• [Description of the task]: Nothing but the records, transcribed exactly, should appear in the answer; leave the pictures out.

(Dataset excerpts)
========
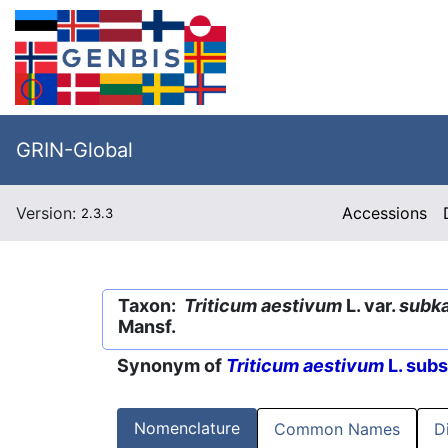
GRIN-Global
Version:
Accessions
2.3.3
Taxon:
Triticum aestivum
L. var.
subk
Mansf.
Synonym of
Triticum aestivum
L. sub
Nomenclature
Common Names
D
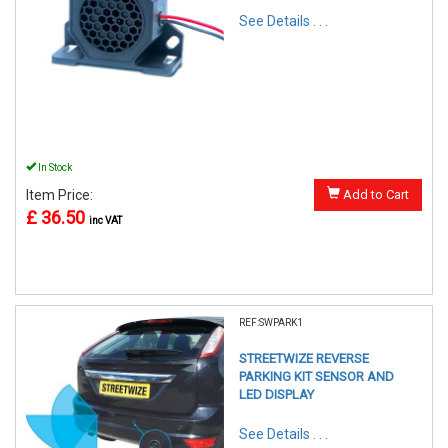
See Details . . .
In Stock
Item Price:
Add to Cart
£ 36.50
inc VAT
REF:SWPARK1
STREETWIZE REVERSE
PARKING KIT SENSOR AND
LED DISPLAY
See Details . . .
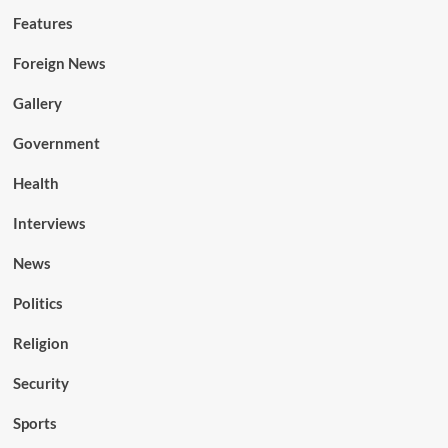
Features
Foreign News
Gallery
Government
Health
Interviews
News
Politics
Religion
Security
Sports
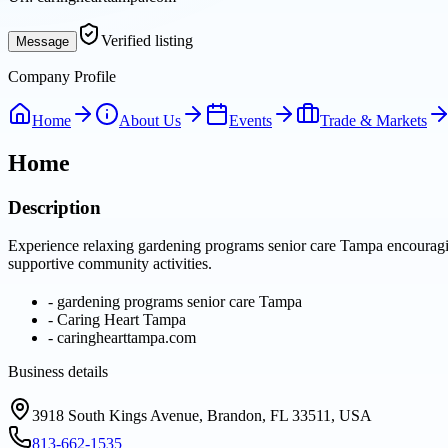
Verified listing
Message
Company Profile
Home
About Us
Events
Trade & Markets
Home
Description
Experience relaxing gardening programs senior care Tampa encouraging
supportive community activities.
-
gardening programs senior care Tampa
-
Caring Heart Tampa
-
caringhearttampa.com
Business details
3918 South Kings Avenue, Brandon, FL 33511, USA
813-662-1535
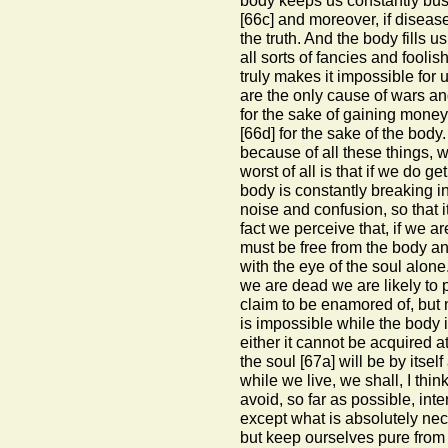
body keeps us constantly bus
[66c]
and moreover, if disease
the truth. And the body fills 
all sorts of fancies and foolis
truly makes it impossible for u
are the only cause of wars and
for the sake of gaining mone
[66d]
for the sake of the body.
because of all these things, w
worst of all is that if we do ge
body is constantly breaking i
noise and confusion, so that i
fact we perceive that, if we a
must be free from the body 
with the eye of the soul alo
we are dead we are likely to
claim to be enamored of, but 
is impossible while the body i
either it cannot be acquired a
the soul
[67a]
will be by itsel
while we live, we shall, I th
avoid, so far as possible, in
except what is absolutely nece
but keep ourselves pure from i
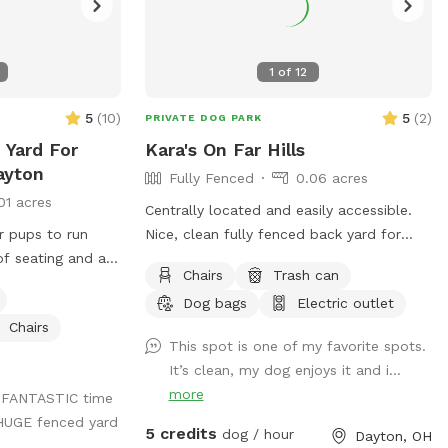
1
of
12
5
(
10
)
5
(
2
)
PRIVATE DOG PARK
 Yard For
Kara's On Far Hills
ayton
Fully Fenced
0.06 acres
01 acres
Centrally located and easily accessible.
ur pups to run
Nice, clean fully fenced back yard for
of seating and a
"Rover" to sniff and roam. Approximately
Chairs
Trash can
ll enjoy yourself
2,500 square feet, Includes shaded spot
Dog bags
Electric outlet
 out with any
for the Hooman too. Electrical outlet
Chairs
available. A water spicket available -
This spot is one of my favorite spots.
must provide your own bowl. Limited
It’s clean, my dog enjoys it and i...
poop bags available.
more
a FANTASTIC time
 HUGE fenced yard
5 credits
dog / hour
Dayton, OH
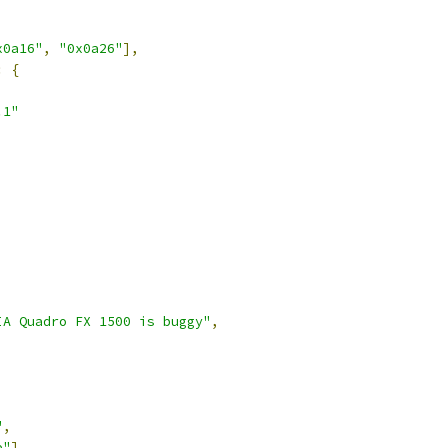
x0a16"
,
"0x0a26"
],
:
{
.1"
IA Quadro FX 1500 is buggy"
,
"
,
e"
],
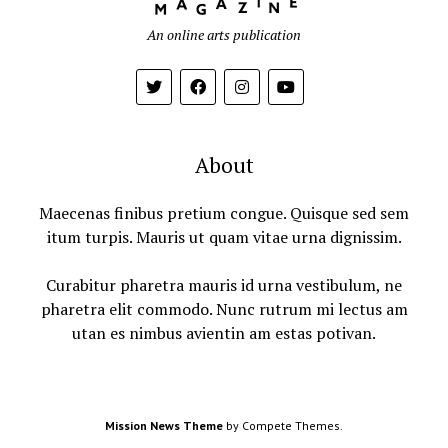
An online arts publication
About
Maecenas finibus pretium congue. Quisque sed sem
itum turpis. Mauris ut quam vitae urna dignissim.
Curabitur pharetra mauris id urna vestibulum, ne
pharetra elit commodo. Nunc rutrum mi lectus am
utan es nimbus avientin am estas potivan.
Mission News Theme
by Compete Themes.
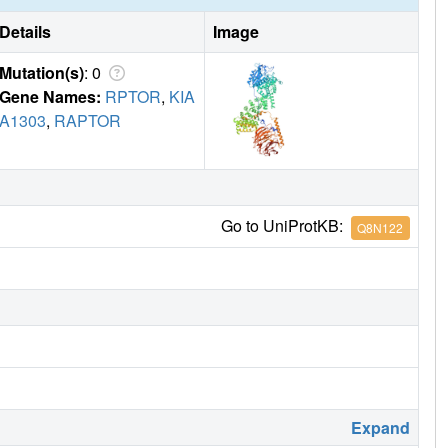
Details
Image
Mutation(s)
: 0
Gene Names:
RPTOR
,
KIA
A1303
,
RAPTOR
Go to UniProtKB:
Q8N122
Expand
========
• [Solution to the problem]:
GRIN-Global
Version:
Accessions
2.3.3
Taxon:
Triticum aestivum
L. var.
subk
Mansf.
Synonym of
Triticum aestivum
L. sub
Nomenclature
Common Names
D
See Details . . .
In Stock
Item Price:
Add to Cart
£ 36.50
inc VAT
REF:SWPARK1
STREETWIZE REVERSE
PARKING KIT SENSOR AND
LED DISPLAY
See Details . . .
Features
Foreign News
Gallery
Government
Health
Interviews
News
Politics
Religion
Security
Sports
Verified listing
Message
Company Profile
Home
About Us
Events
Trade & Markets
Home
Description
Experience relaxing gardening programs senior care Tampa encouraging
supportive community activities.
-
gardening programs senior care Tampa
-
Caring Heart Tampa
-
caringhearttampa.com
Business details
3918 South Kings Avenue, Brandon, FL 33511, USA
813-662-1535
body keeps us constantly bus
[66c]
and moreover, if disease
the truth. And the body fills 
all sorts of fancies and foolis
truly makes it impossible for u
are the only cause of wars and
for the sake of gaining mone
[66d]
for the sake of the body.
because of all these things, w
worst of all is that if we do ge
body is constantly breaking i
noise and confusion, so that i
fact we perceive that, if we a
must be free from the body 
with the eye of the soul alo
we are dead we are likely to
claim to be enamored of, but 
is impossible while the body i
either it cannot be acquired a
the soul
[67a]
will be by itsel
while we live, we shall, I th
avoid, so far as possible, in
except what is absolutely nece
but keep ourselves pure from i
1
of
12
5
(
10
)
5
(
2
)
PRIVATE DOG PARK
 Yard For
Kara's On Far Hills
ayton
Fully Fenced
0.06 acres
01 acres
Centrally located and easily accessible.
ur pups to run
Nice, clean fully fenced back yard for
of seating and a
"Rover" to sniff and roam. Approximately
Chairs
Trash can
ll enjoy yourself
2,500 square feet, Includes shaded spot
Dog bags
Electric outlet
 out with any
for the Hooman too. Electrical outlet
Chairs
available. A water spicket available -
This spot is one of my favorite spots.
must provide your own bowl. Limited
It’s clean, my dog enjoys it and i...
poop bags available.
more
a FANTASTIC time
 HUGE fenced yard
5 credits
dog / hour
Dayton, OH
x0a16"
,
"0x0a26"
],
:
{
.1"
IA Quadro FX 1500 is buggy"
,
"
,
e"
],
An online arts publication
About
Maecenas finibus pretium congue. Quisque sed sem
itum turpis. Mauris ut quam vitae urna dignissim.
Curabitur pharetra mauris id urna vestibulum, ne
pharetra elit commodo. Nunc rutrum mi lectus am
utan es nimbus avientin am estas potivan.
Mission News Theme
by Compete Themes.
Details
Image
Mutation(s)
: 0
Gene Names:
RPTOR
,
KIA
A1303
,
RAPTOR
Go to UniProtKB:
Q8N122
Expand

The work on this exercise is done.